● **The problem**: Your answer must be every line of the data that holds the string "Tape".

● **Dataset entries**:
■ ■ ■

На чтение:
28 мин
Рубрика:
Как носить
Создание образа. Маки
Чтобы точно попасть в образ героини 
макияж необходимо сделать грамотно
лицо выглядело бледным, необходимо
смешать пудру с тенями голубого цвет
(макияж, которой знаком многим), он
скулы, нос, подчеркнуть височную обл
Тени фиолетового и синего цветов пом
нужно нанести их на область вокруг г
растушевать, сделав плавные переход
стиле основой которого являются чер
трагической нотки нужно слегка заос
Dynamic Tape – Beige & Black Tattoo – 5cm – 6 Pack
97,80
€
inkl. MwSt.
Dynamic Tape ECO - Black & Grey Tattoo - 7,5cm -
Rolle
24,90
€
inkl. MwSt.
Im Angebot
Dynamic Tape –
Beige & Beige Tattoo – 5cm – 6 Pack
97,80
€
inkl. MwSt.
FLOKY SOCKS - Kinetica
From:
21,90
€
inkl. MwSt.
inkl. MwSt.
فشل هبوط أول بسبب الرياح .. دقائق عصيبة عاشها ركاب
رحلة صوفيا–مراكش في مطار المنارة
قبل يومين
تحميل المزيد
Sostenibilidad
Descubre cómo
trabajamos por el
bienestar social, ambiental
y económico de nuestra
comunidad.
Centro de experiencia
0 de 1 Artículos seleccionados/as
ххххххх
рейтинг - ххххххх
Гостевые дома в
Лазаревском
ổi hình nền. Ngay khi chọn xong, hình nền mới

■ ■ ■

● **Response to the task**:
Dynamic Tape – Beige & Black Tattoo – 5cm – 6 Pack
Dynamic Tape ECO - Black & Grey Tattoo - 7,5cm -
Dynamic Tape –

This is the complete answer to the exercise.